*EXERCISE*.
How many lines in the records below contain the word "zehirlenmesi"? Give only the number.
━━ SUPPLIED DATA
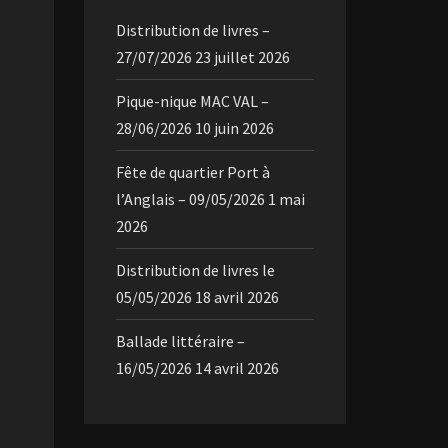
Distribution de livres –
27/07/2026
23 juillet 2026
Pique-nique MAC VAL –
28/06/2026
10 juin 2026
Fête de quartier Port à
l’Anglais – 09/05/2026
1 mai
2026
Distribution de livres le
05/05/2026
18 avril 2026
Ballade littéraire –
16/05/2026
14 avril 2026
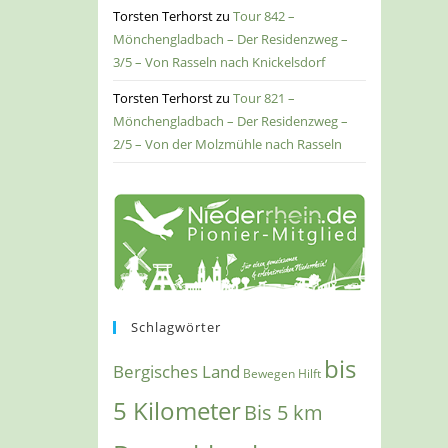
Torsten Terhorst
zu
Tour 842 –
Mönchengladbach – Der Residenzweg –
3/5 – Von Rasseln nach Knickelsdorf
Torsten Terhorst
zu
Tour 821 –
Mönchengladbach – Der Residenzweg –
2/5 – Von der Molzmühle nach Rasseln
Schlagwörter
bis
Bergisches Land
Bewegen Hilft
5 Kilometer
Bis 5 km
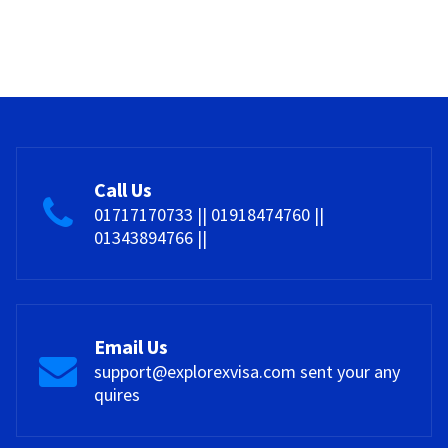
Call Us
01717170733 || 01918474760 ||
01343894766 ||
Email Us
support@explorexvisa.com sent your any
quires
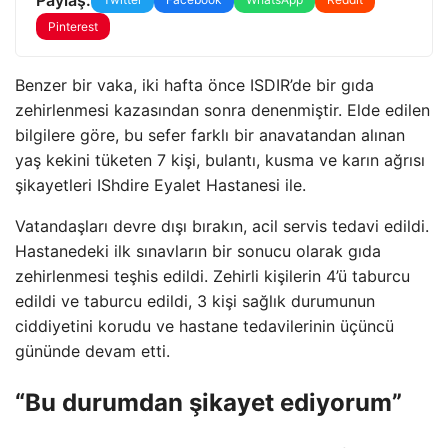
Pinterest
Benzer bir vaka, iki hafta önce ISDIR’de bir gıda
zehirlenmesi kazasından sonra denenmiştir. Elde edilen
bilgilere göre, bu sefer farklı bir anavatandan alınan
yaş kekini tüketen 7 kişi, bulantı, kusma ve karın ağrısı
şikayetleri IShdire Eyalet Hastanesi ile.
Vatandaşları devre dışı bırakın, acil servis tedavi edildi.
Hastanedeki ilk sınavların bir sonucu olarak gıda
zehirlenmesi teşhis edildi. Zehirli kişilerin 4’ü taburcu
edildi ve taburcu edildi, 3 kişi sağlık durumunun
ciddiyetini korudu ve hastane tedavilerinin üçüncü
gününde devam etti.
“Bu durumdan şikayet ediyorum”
━━━━
*TASK SOLUTION*.
2